(Page images and extracted text)
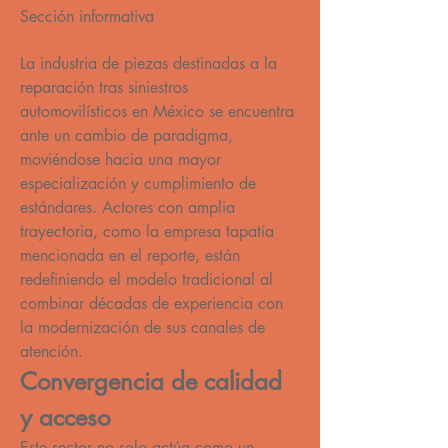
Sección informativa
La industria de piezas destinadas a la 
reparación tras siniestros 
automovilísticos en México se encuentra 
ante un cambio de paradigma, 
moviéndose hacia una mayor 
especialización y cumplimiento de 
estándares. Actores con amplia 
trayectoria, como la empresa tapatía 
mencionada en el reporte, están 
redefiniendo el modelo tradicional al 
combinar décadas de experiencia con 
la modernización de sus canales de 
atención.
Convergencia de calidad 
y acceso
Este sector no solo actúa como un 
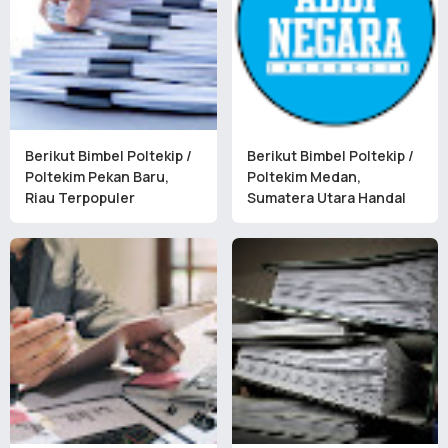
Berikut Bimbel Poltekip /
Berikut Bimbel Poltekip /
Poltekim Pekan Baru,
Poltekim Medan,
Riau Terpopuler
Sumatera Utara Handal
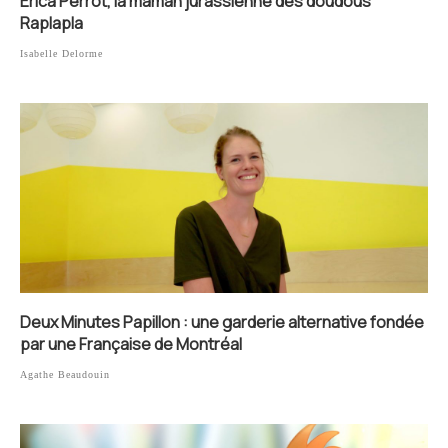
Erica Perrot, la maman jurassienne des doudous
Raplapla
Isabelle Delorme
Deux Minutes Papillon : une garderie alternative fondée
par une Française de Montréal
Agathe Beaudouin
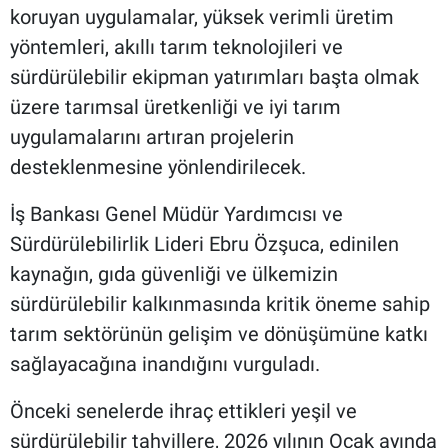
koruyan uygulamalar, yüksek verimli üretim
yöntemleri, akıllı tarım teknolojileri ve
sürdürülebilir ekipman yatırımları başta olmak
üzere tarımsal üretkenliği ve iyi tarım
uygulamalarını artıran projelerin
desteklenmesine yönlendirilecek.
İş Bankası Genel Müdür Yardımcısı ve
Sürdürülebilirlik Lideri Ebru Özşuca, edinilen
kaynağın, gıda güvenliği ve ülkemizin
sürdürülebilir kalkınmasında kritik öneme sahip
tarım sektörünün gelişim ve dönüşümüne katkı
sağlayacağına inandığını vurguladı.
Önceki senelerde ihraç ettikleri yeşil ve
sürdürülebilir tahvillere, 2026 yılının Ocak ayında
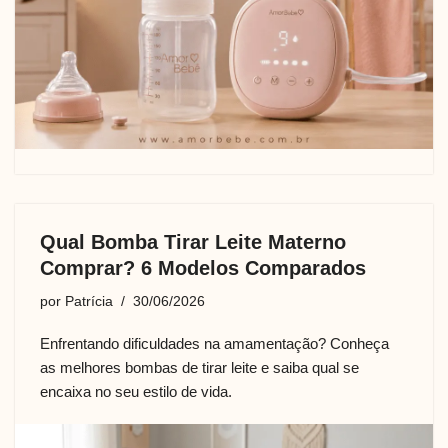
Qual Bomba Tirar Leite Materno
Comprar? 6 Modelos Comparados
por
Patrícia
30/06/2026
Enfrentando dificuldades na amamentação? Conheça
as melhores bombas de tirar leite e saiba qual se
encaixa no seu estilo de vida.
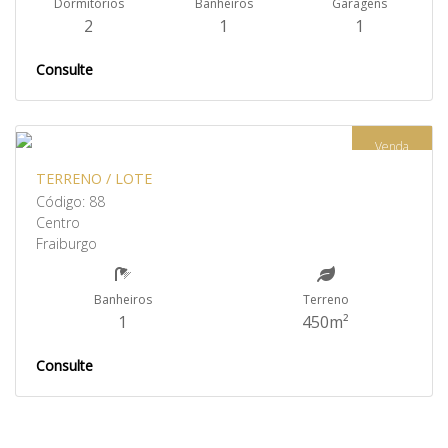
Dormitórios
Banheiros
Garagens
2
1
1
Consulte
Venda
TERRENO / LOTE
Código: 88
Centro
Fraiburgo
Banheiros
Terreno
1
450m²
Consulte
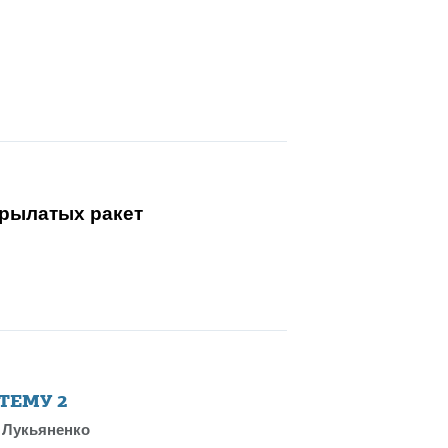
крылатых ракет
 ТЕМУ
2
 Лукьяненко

Exercise - Look for the line that contains "Erica Perrot, la", then please copy it and the rest of the lines through the end of the data, pictures excluded.

Response area -
Erica Perrot, la maman jurassienne des doudous
Raplapla
Isabelle Delorme
Deux Minutes Papillon : une garderie alternative fondée
par une Française de Montréal
Agathe Beaudouin
koruyan uygulamalar, yüksek verimli üretim
yöntemleri, akıllı tarım teknolojileri ve
sürdürülebilir ekipman yatırımları başta olmak
üzere tarımsal üretkenliği ve iyi tarım
uygulamalarını artıran projelerin
desteklenmesine yönlendirilecek.
İş Bankası Genel Müdür Yardımcısı ve
Sürdürülebilirlik Lideri Ebru Özşuca, edinilen
kaynağın, gıda güvenliği ve ülkemizin
sürdürülebilir kalkınmasında kritik öneme sahip
tarım sektörünün gelişim ve dönüşümüne katkı
sağlayacağına inandığını vurguladı.
Önceki senelerde ihraç ettikleri yeşil ve
sürdürülebilir tahvillere, 2026 yılının Ocak ayında
Qual Bomba Tirar Leite Materno
Comprar? 6 Modelos Comparados
por
Patrícia
30/06/2026
Enfrentando dificuldades na amamentação? Conheça
as melhores bombas de tirar leite e saiba qual se
encaixa no seu estilo de vida.
Dormitórios
Banheiros
Garagens
2
1
1
Consulte
Venda
TERRENO / LOTE
Código: 88
Centro
Fraiburgo
Banheiros
Terreno
1
450m²
Consulte
крылатых ракет
 ТЕМУ
2
 Лукьяненко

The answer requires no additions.